Within the first classification, four types of underground economies can be distinguished: the illegal economy, the unreported economy, the unrecorded economy, and the informal economy. Illegal economy refers to the production and exchange of prohibited goods and services, such as drugs or the sex trade. Unreported economy denotes activities that evade tax laws. The unrecorded economy consists of all activities that, under existing rules and regulations, should be recorded in national accounting systems (national income and product accounts) but are not. Finally, the informal economy comprises economic activities that circumvent the administrative rules covering property relationships, commercial licensing, labor contracts, social security systems, and so forth.

Within the second classification, the underground economy consists of “informal” economic activities carried out through illicit means of production and distribution but leading to a licit final product (e.g., a textile firm producing T-shirts and jeans by using informal labor) and “criminal” economic activities, carried out by either licit or illicit means (usually the latter) but necessarily leading to an illicit final product (e.g., drug trafficking).

Methods of Measurement

Because activities in an underground economy defy the law in one way or another, they do not easily lend themselves to observation, so any attempt to study, measure, and classify them remains fraught with problems. The measurement problem becomes even more pronounced when attempting to make cross-national comparisons. Because nations differ in political, legal, and economic structures, nations’ underground economies are organized differently and are composed of different activities; all of these factors pose a comparability problem for the researcher.

Despite these problems, scholars capture underground economies’ composition, size, and growth rates by one of three methods: the survey approach (also known as direct micro observation methods), the discrepancy approach (also known as the indirect macroeconomic methods), and the qualitative approach. Each of these methods has different strengths and weaknesses.

Direct micro observation approaches involve amassing data on underground activities through conducting surveys, auditing tax returns, or reviewing census reports. Although these methods yield detailed and firsthand information about the underground economy, they have several weaknesses. First of all, they lead to point estimates and fail to capture the big picture, giving little information about the underground economy and its historical development at large. Second, these methods remain costly and time consuming. Third, the lack of uniformity between surveys conducted at different points in time often makes it impossible to draw comparisons, thus decreasing their usefulness in uncovering temporal causes and consequences of underground economic growth. Moreover, because parts of these activities are illegal, survey response rates often remain low, leading to the problem of biased sampling.

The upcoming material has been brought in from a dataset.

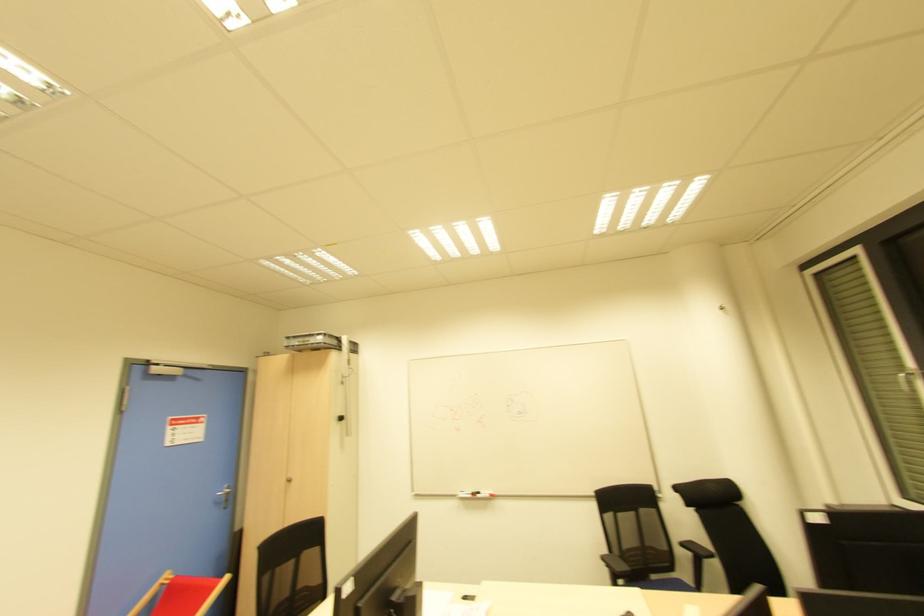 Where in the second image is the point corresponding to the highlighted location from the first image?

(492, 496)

Economists generally use indirect macroeconomic methods, also known as discrepancy approaches, to measure the underground economy’s size and development over time and across nations. These methods follow the traces that the underground economy leaves behind in the labor, money, and product markets. The difference between spending and savings accounts, the dissonance between official labor participation rates and the general growth trend, or the amount of currency in circulation above and beyond what is used in official transactions form the indicators of the underground economy. Among the macro approaches’ explicit benefits are their low costs, their objectivity (i.e., their insusceptibility to deliberate misrepresentation on the part of respondents), and their ability to provide temporal estimates of the size and growth of underground economic activities. On the downside, these methods do not provide information on the underground economies’ inner mechanisms, and because they are based on some a priori assumptions regarding the relationship between macroeconomic indicators (such as labor market or monetary market measures) and underground economic activity, their robustness depends on the reasonableness of the assumptions that underlie them.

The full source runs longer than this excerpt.